Il portait un tablier de tonnelier et avait à la main un fer rouge que, tout en criant, il appliqua sur le museau de la terrible bête.

Sans un cri, le chien lâcha prise, et, sautant à terre, se réfugia dans l’obscurité de la boutique aussi silencieusement qu’il en était sorti, pendant que Kitty était là frappée de stupeur, et avant que la foule attirée par les vociférations du tonnelier eût pu voir ce qui s’était passé.

Arbuton se redressa, et jeta un regard menaçant aux spectateurs qui l’entouraient bouche béante.
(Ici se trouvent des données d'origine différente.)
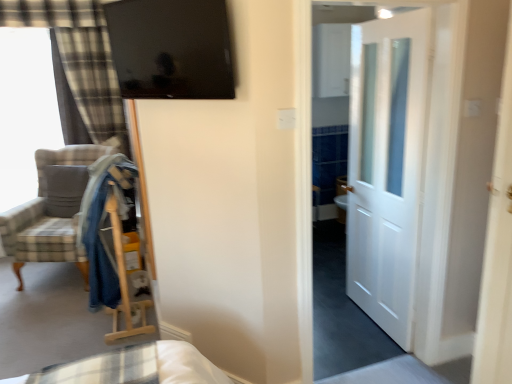 This screenshot has height=384, width=512. Describe the element at coordinates (64, 189) in the screenshot. I see `soft gray pillow at left` at that location.

Where is `white wooden door at center, the 1th door from the front`? This screenshot has width=512, height=384. white wooden door at center, the 1th door from the front is located at coordinates (498, 250).

This screenshot has width=512, height=384. I want to click on plaid fabric armchair at left, so click(51, 210).

Measure the distance between white glossy door at center, the first door positioned from the back, and camera.

The depth of white glossy door at center, the first door positioned from the back, is 2.10 meters.

Describe the element at coordinates (386, 166) in the screenshot. The width and height of the screenshot is (512, 384). I see `white glossy door at center, the first door positioned from the back` at that location.

Locate an element on the screen. This screenshot has height=384, width=512. soft gray pillow at left is located at coordinates (64, 189).

Is plaid fabric armchair at left oriented towards glossy black tv at upper center?

No, plaid fabric armchair at left does not turn towards glossy black tv at upper center.

From a real-world perspective, is plaid fabric armchair at left beneath glossy black tv at upper center?

Correct, in the physical world, plaid fabric armchair at left is lower than glossy black tv at upper center.

Is plaid fabric armchair at left not close to glossy black tv at upper center?

plaid fabric armchair at left is far away from glossy black tv at upper center.

Which of these two, plaid fabric armchair at left or glossy black tv at upper center, is smaller?

glossy black tv at upper center is smaller.

Is white wooden door at center, acting as the 2th door starting from the back, not within glossy black tv at upper center?

Indeed, white wooden door at center, acting as the 2th door starting from the back, is completely outside glossy black tv at upper center.

Does white wooden door at center, the 1th door from the front, have a lesser height compared to glossy black tv at upper center?

No, white wooden door at center, the 1th door from the front, is not shorter than glossy black tv at upper center.

Between white wooden door at center, acting as the 2th door starting from the back, and glossy black tv at upper center, which one appears on the left side from the viewer's perspective?

glossy black tv at upper center.

Is white glossy door at center, the first door positioned from the back, positioned before denim robe at left?

Yes, the depth of white glossy door at center, the first door positioned from the back, is less than that of denim robe at left.

Is white glossy door at center, which appears as the second door when viewed from the front, next to denim robe at left and touching it?

No.

Is white glossy door at center, the first door positioned from the back, bigger or smaller than denim robe at left?

In the image, white glossy door at center, the first door positioned from the back, appears to be larger than denim robe at left.

Considering the relative sizes of white wooden door at center, the 1th door from the front, and soft gray pillow at left in the image provided, is white wooden door at center, the 1th door from the front, taller than soft gray pillow at left?

Yes.

Is white wooden door at center, the 1th door from the front, aimed at soft gray pillow at left?

No, white wooden door at center, the 1th door from the front, is not facing towards soft gray pillow at left.

From a real-world perspective, is white wooden door at center, acting as the 2th door starting from the back, located higher than soft gray pillow at left?

Indeed, from a real-world perspective, white wooden door at center, acting as the 2th door starting from the back, stands above soft gray pillow at left.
Ceux-ci commencèrent à retirer une à une leurs têtes des fenêtres, et à regagner le seuil de leurs portes, comme s’ils eussent été coupables de quelque chose de bien pire que d’avoir voulu secourir un de leurs semblables.
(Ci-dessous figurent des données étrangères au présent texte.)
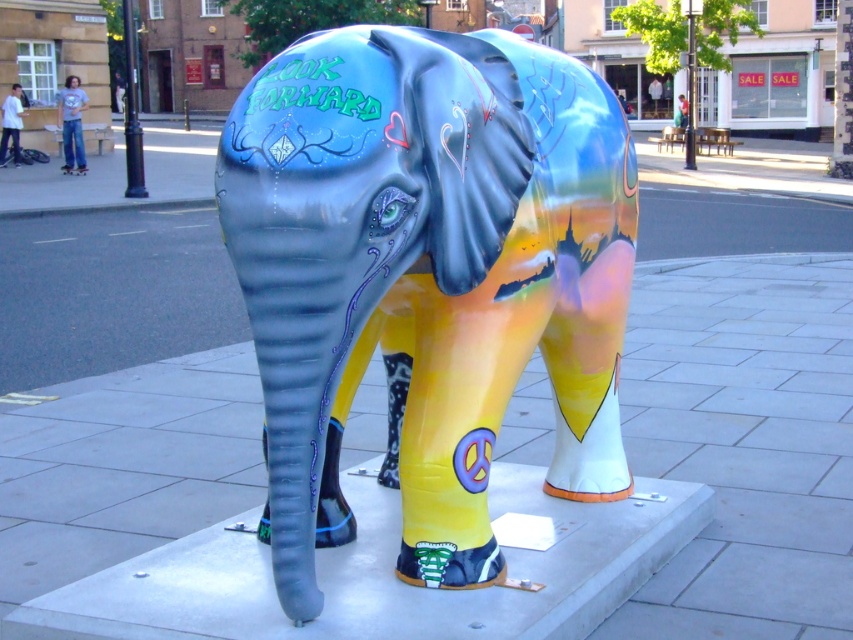 Question: Is shiny metallic elephant at center positioned at the back of smooth concrete elephant at center?

Choices:
 (A) no
 (B) yes

Answer: (A)

Question: Which point is closer to the camera taking this photo?

Choices:
 (A) (631, 442)
 (B) (310, 157)

Answer: (B)

Question: Is the position of shiny metallic elephant at center less distant than that of smooth concrete elephant at center?

Choices:
 (A) yes
 (B) no

Answer: (A)

Question: Among these points, which one is farthest from the camera?

Choices:
 (A) (38, 528)
 (B) (222, 156)

Answer: (A)

Question: Can you confirm if shiny metallic elephant at center is wider than smooth concrete elephant at center?

Choices:
 (A) no
 (B) yes

Answer: (A) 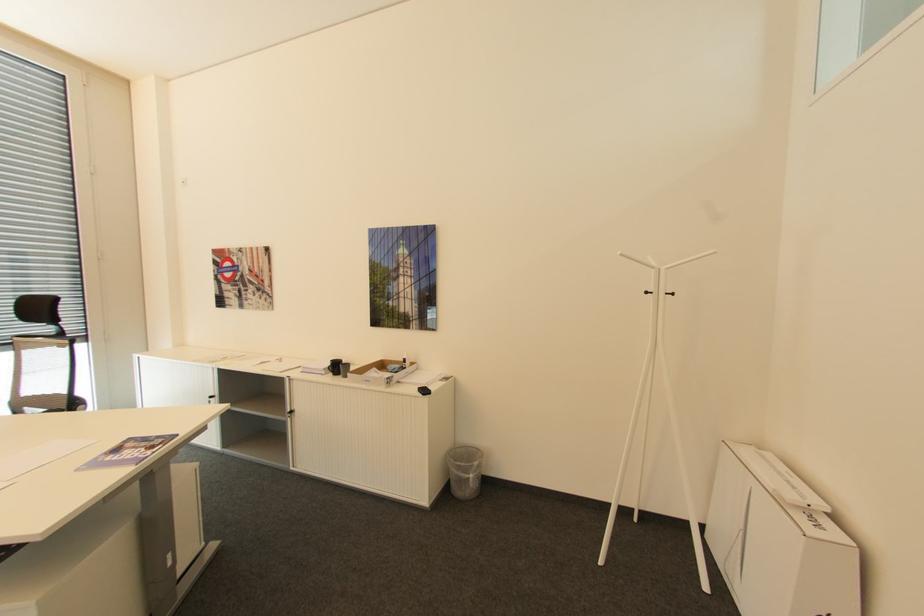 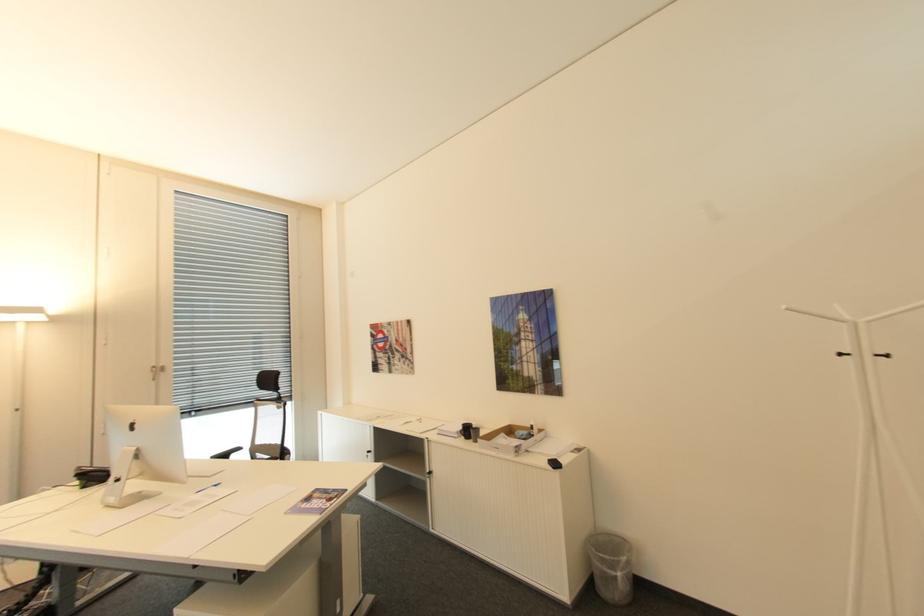 Where in the second image is the point corresponding to point 470,476 from the first image?

(617, 570) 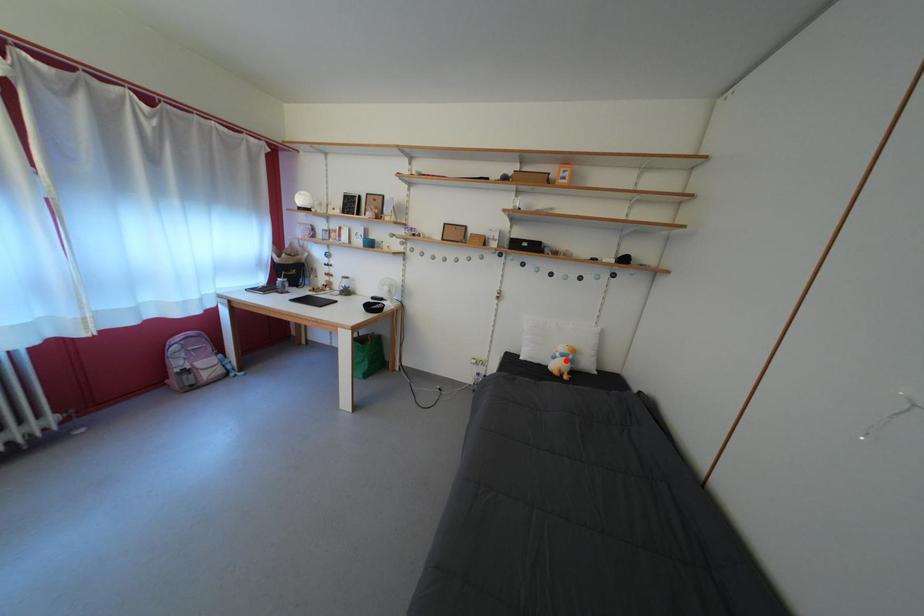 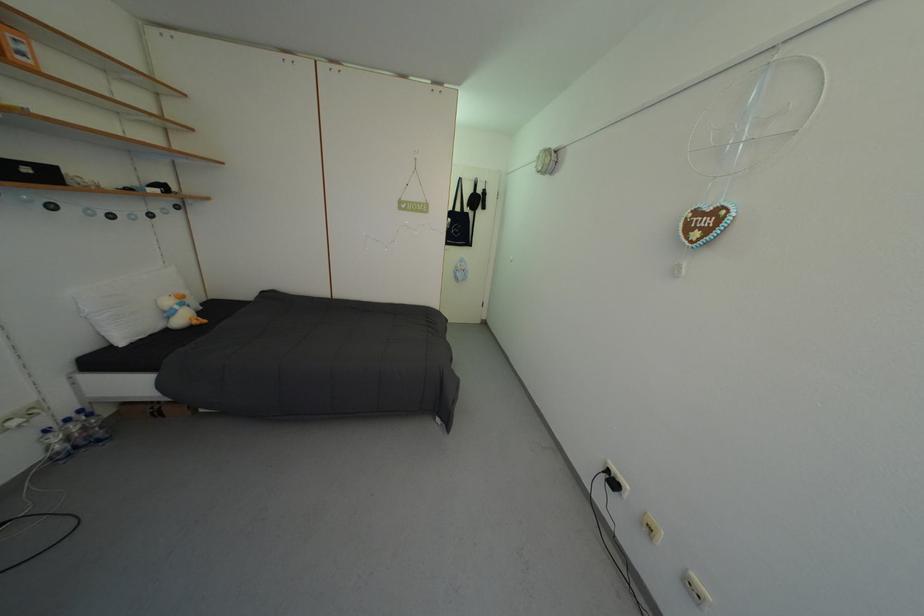 Question: A red point is marked in image1. In image2, is the corresponding 3D point closer to the camera or farther? Reply with the corresponding letter.

Choices:
 (A) The corresponding 3D point is closer.
 (B) The corresponding 3D point is farther.

Answer: (A) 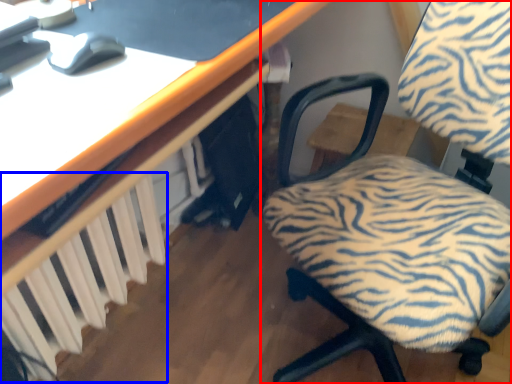 Question: Among these objects, which one is nearest to the camera, chair (highlighted by a red box) or radiator (highlighted by a blue box)?

Choices:
 (A) chair
 (B) radiator

Answer: (A) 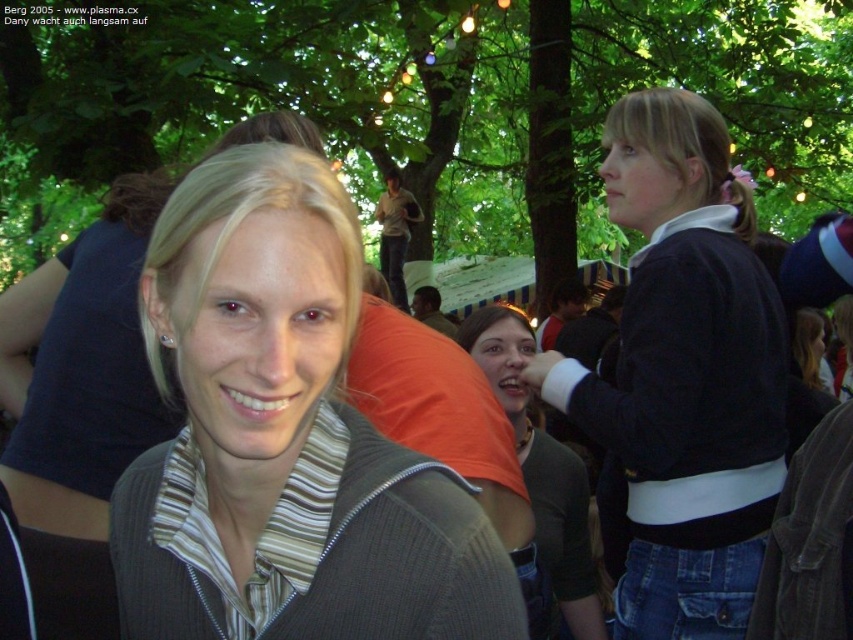 Between matte gray sweater at center and dark blue sweater at right, which one appears on the right side from the viewer's perspective?

From the viewer's perspective, dark blue sweater at right appears more on the right side.

Which of these two, matte gray sweater at center or dark blue sweater at right, stands taller?

dark blue sweater at right

The image size is (853, 640). What do you see at coordinates (283, 438) in the screenshot?
I see `matte gray sweater at center` at bounding box center [283, 438].

The width and height of the screenshot is (853, 640). In order to click on matte gray sweater at center in this screenshot , I will do `click(283, 438)`.

In the scene shown: Is matte gray sweater at center positioned at the back of matte black sweater at center?

No, it is in front of matte black sweater at center.

Between matte gray sweater at center and matte black sweater at center, which one has more height?

matte black sweater at center is taller.

Locate an element on the screen. The image size is (853, 640). matte gray sweater at center is located at coordinates (283, 438).

Who is shorter, dark blue sweater at right or matte black sweater at center?

Standing shorter between the two is matte black sweater at center.

Describe the element at coordinates (683, 374) in the screenshot. I see `dark blue sweater at right` at that location.

Where is `dark blue sweater at right`? Image resolution: width=853 pixels, height=640 pixels. dark blue sweater at right is located at coordinates (683, 374).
—Bon Dieu! dit Arbuton, quelle scène abominable!

Il était pâle comme un spectre.

Après avoir ainsi chassé du regard les spectateurs indiscrets, il se retourna vers celui qui l’avait délivré:

—Merci bien, dit-il d’un ton ferme et froid.

Puis il ôta son pardessus déchiré par les dents de l’animal, et irréparablement contaminé par ce brutal assaut.

Il le regarda en frissonnant, avec un air d’indicible dégoût, et fit un mouvement comme pour le jeter dans la rue.